A case for sequential analysis in CSCW
[edit]- Keegan, B. C., Lev, S., & Arazy, O. (2015). Analyzing Organizational Routines in Online Knowledge Collaborations: A Case for Sequence Analysis in CSCW. arXiv preprint arXiv:1508.04819. PDF
This is a weird paper. It isn't actually a study. It's more like a methods position paper. Keegan et al. argue for the analysis of activity sequences in spaces like Wikipedia. E.g. he uses the example of edits to articles where you might see something like <newcomer edit>, <oldtimer edit>, <newcomer edit>. The commonality (or rarity) of this sequence might imply something about the editing dynamics of the page in question. Regretfully, the authors did not see fit to include an actual example of this measurement strategy being useful, but I do think that they are right. I just wish they would have demonstrated the measure somewhere and showed that you could learn something from it. As it stands, it seems like this was a sort of least publishable unit and I expect Keegan et al. to publish a real analysis somewhere else.

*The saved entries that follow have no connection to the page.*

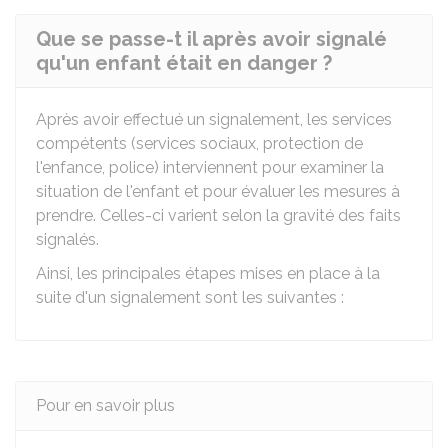
Que se passe-t il après avoir signalé
qu'un enfant était en danger ?
Après avoir effectué un signalement, les services
compétents (services sociaux, protection de
l'enfance, police) interviennent pour examiner la
situation de l'enfant et pour évaluer les mesures à
prendre. Celles-ci varient selon la gravité des faits
signalés.
Ainsi, les principales étapes mises en place à la
suite d'un signalement sont les suivantes :
Pour en savoir plus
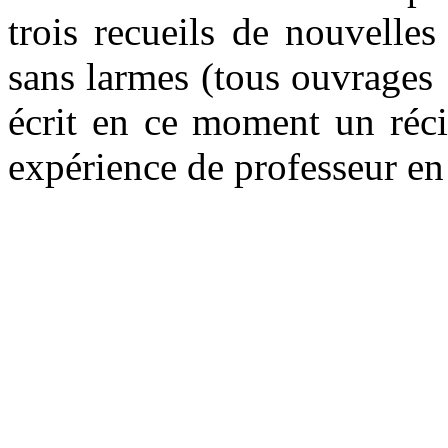
trois recueils de nouvell
sans larmes (tous ouvrages 
écrit en ce moment un réci
expérience de professeur en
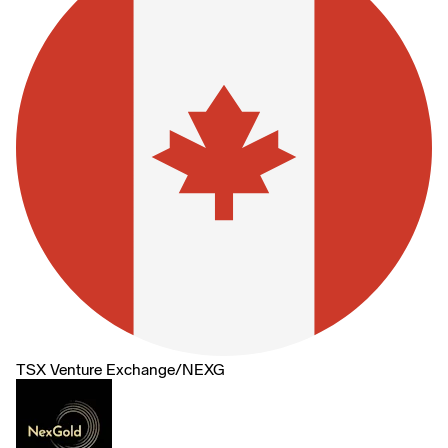
TSX Venture Exchange
/
NEXG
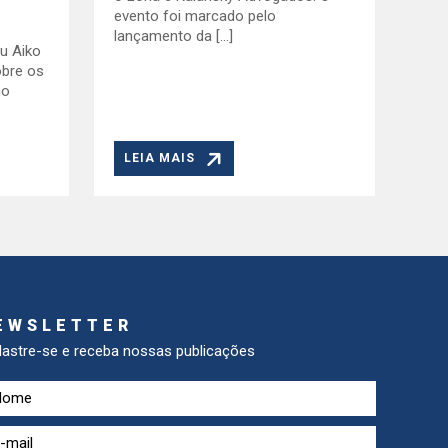
evento foi marcado pelo
lançamento da […]
u Aiko
obre os
no
LEIA MAIS
EWSLETTER
astre-se e receba nossas publicações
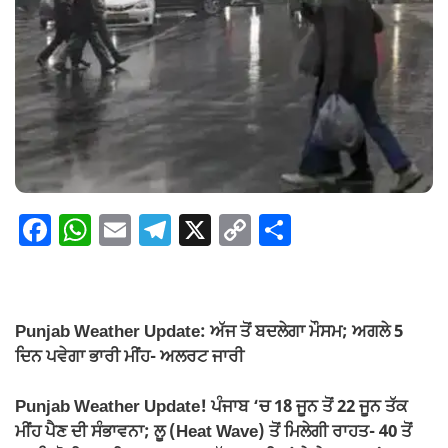
F
W
E
T
X
C
S
a
h
m
el
o
h
c
at
ail
e
p
ar
e
s
gr
y
e
Punjab Weather Update: ਅੱਜ ਤੋਂ ਬਦਲੇਗਾ ਮੌਸਮ; ਅਗਲੇ 5
b
A
a
Li
ਦਿਨ ਪਵੇਗਾ ਭਾਰੀ ਮੀਂਹ- ਅਲਰਟ ਜਾਰੀ
o
p
m
n
Punjab Weather Update! ਪੰਜਾਬ ‘ਚ 18 ਜੂਨ ਤੋਂ 22 ਜੂਨ ਤੱਕ
o
p
k
ਮੀਂਹ ਪੈਣ ਦੀ ਸੰਭਾਵਨਾ; ਲੂ (Heat Wave) ਤੋਂ ਮਿਲੇਗੀ ਰਾਹਤ- 40 ਤੋਂ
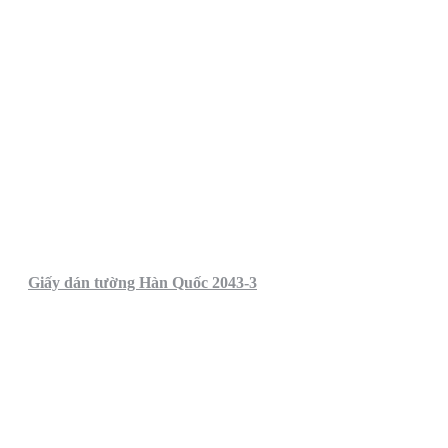
Giấy dán tường Hàn Quốc 2043-3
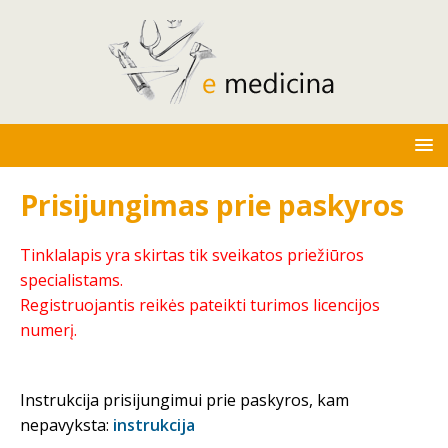
Prisijungimas prie paskyros
Tinklalapis yra skirtas tik sveikatos priežiūros
specialistams.
Registruojantis reikės pateikti turimos licencijos
numerį.
Instrukcija prisijungimui prie paskyros, kam
nepavyksta:
instrukcija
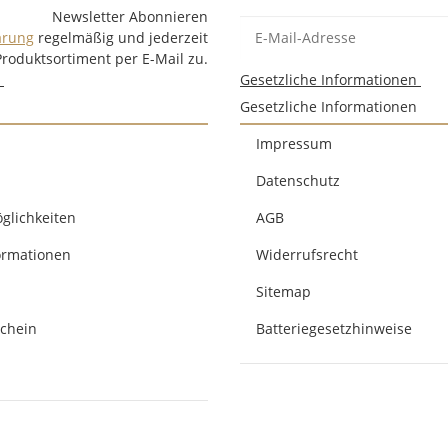
Newsletter Abonnieren
ärung
regelmäßig und jederzeit
Produktsortiment per E-Mail zu.
n
Gesetzliche Informationen
Gesetzliche Informationen
Impressum
Datenschutz
glichkeiten
AGB
ormationen
Widerrufsrecht
Sitemap
chein
Batteriegesetzhinweise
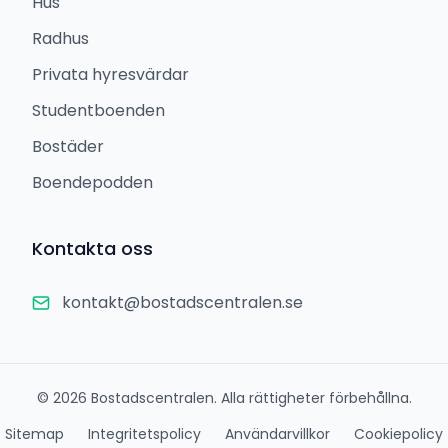
Hus
Radhus
Privata hyresvärdar
Studentboenden
Bostäder
Boendepodden
Kontakta oss
kontakt@bostadscentralen.se
©
2026
Bostadscentralen. Alla rättigheter förbehållna.
Sitemap
Integritetspolicy
Användarvillkor
Cookiepolicy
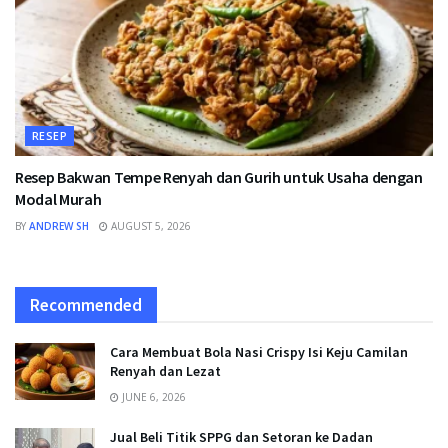
RESEP
Resep Bakwan Tempe Renyah dan Gurih untuk Usaha dengan
Modal Murah
BY
ANDREW SH
AUGUST 5, 2026
Recommended
Cara Membuat Bola Nasi Crispy Isi Keju Camilan
Renyah dan Lezat
JUNE 6, 2026
Jual Beli Titik SPPG dan Setoran ke Dadan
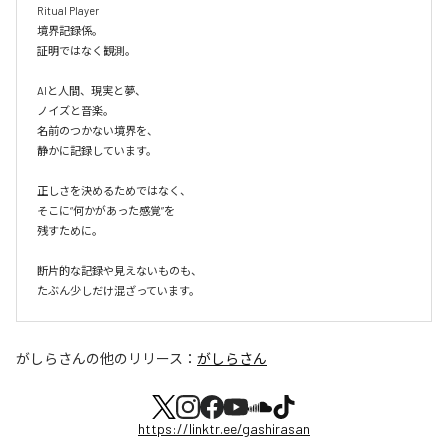
Ritual Player

境界記録係。

証明ではなく観測。

AIと人間、現実と夢、

ノイズと音楽。

名前のつかない境界を、

静かに記録しています。

正しさを決めるためではなく、

そこに“何かがあった感覚”を

残すために。

断片的な記録や見えないものも、

たぶん少しだけ混ざっています。
がしらさん
の他のリリース：
がしらさん
https://linktr.ee/gashirasan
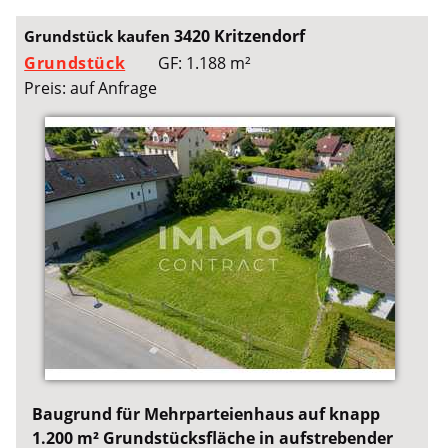
3420 Kritzendorf
Grundstück kaufen
Grundstück
GF: 1.188 m²
Preis: auf Anfrage
Baugrund für Mehrparteienhaus auf knapp
1.200 m² Grundstücksfläche in aufstrebender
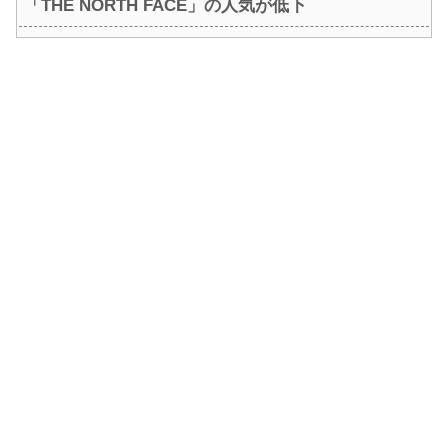
「THE NORTH FACE」の人気が低下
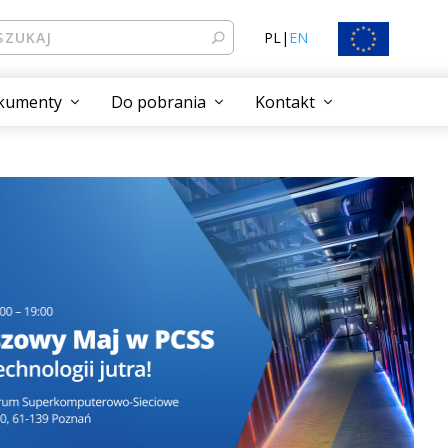
PL
|
EN
kumenty
Do pobrania
Kontakt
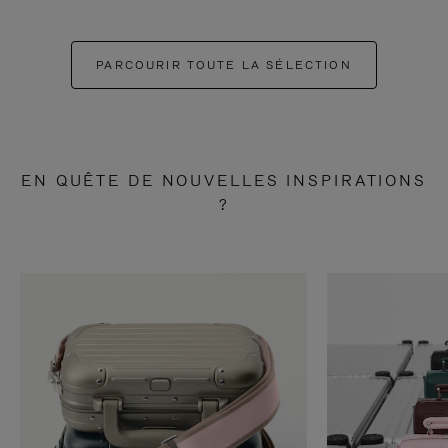
PARCOURIR TOUTE LA SÉLECTION
EN QUÊTE DE NOUVELLES INSPIRATIONS
?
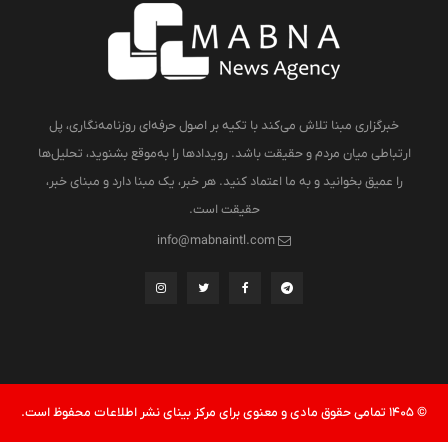
خبرگزاری مبنا تلاش می‌کند با تکیه بر اصول حرفه‌ای روزنامه‌نگاری، پل
ارتباطی میان مردم و حقیقت باشد. رویدادها را به‌موقع بشنوید، تحلیل‌ها
را عمیق بخوانید و به ما اعتماد کنید. هر خبر، یک مبنا دارد و مبنای خبر،
حقیقت است.
info@mabnaintl.com
© 1405 تمامی حقوق مادی و معنوی برای مرکز بینای نشر اطلاعات محفوظ است.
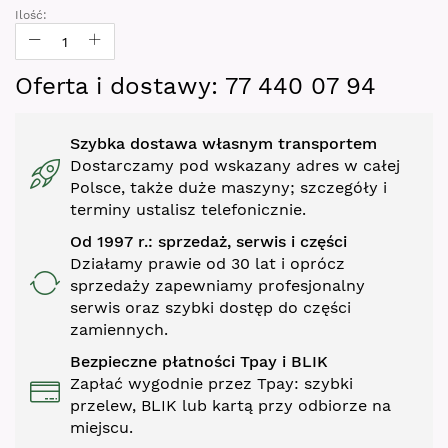
gallery
Ilość:
Oferta i dostawy: 77 440 07 94
Szybka dostawa własnym transportem
Dostarczamy pod wskazany adres w całej
Polsce, także duże maszyny; szczegóły i
terminy ustalisz telefonicznie.
Od 1997 r.: sprzedaż, serwis i części
Działamy prawie od 30 lat i oprócz
sprzedaży zapewniamy profesjonalny
serwis oraz szybki dostęp do części
zamiennych.
Bezpieczne płatności Tpay i BLIK
Zapłać wygodnie przez Tpay: szybki
przelew, BLIK lub kartą przy odbiorze na
miejscu.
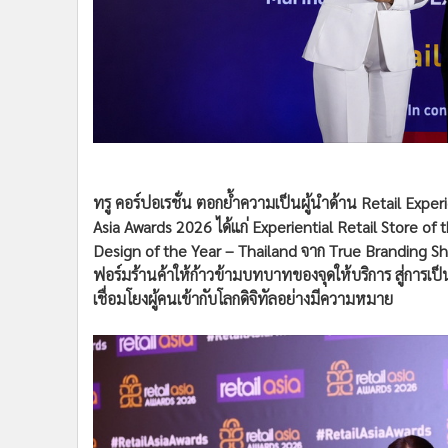
•
อินโดจีน
•
กองทุนรวม
•
Celeb Online
•
Factcheck
•
ญี่ปุ่น
•
News1
•
Gotomanager
ทรู คอร์ปอเรชั่น ตอกย้ำความเป็นผู้นำด้าน Retail Expe
Asia Awards 2026 ได้แก่ Experiential Retail Store of
Design of the Year – Thailand จาก True Branding
ฟอร์มร้านค้าให้ก้าวข้ามบทบาทของจุดให้บริการ สู่การเป็น
เชื่อมโยงผู้คนเข้ากับโลกดิจิทัลอย่างมีความหมาย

Considering Time in Designing Large-Scale Systems for Scientific Computing
[edit]- Chen, N. C., Poon, S. S., Ramakrishnan, L., & Aragon, C. R. (2015). Considering Time in Designing Large-Scale Systems for Scientific Computing. arXiv preprint arXiv:1510.05069. PDF
This paper reports on a study of scientists using a high performance computing cluster. The key result happens to be something I have personally experienced and this (for some reason) makes it very interesting to me. The researchers found that scientific developers (researchers developing against the computing cluster) were substantially more concerned about the time it takes to engineer and debug a chunk of code than the actual runtime. This means that changing a process that generally takes 3 days to only take one day is not really worth it if it consumes more of the scientist's time. These considerations are generally not accounted for by those who engineer high-performance computing infra, and it should.
Parting Crowds
[edit]- Kairam, S., & Heer, J. Parting Crowds: Characterizing Divergent Interpretations in Crowdsourced Annotation Tasks. PDF
This paper reports on a method for analyzing the labels provided by a crowd of workers. By using a simple clustering strategy on the provided labels, the researchers were able to identify clusters of labelers who consistently disagreed with other clusters. The separation of these clusters can be used to identify ambiguities in the labeling instructions or real differences in the subjectivities of the labelers. I hope to apply this method to the data we have been getting out of Wiki labels. I imagine that we can find substantial differences between editors' interpretations of good-faith and the types of intentions that they associate with edits. This could potentially help us adjust our labeling taxonomies and documentation.
Conclusion
[edit]I'm tired and I don't want to think about CSCW for at least a week!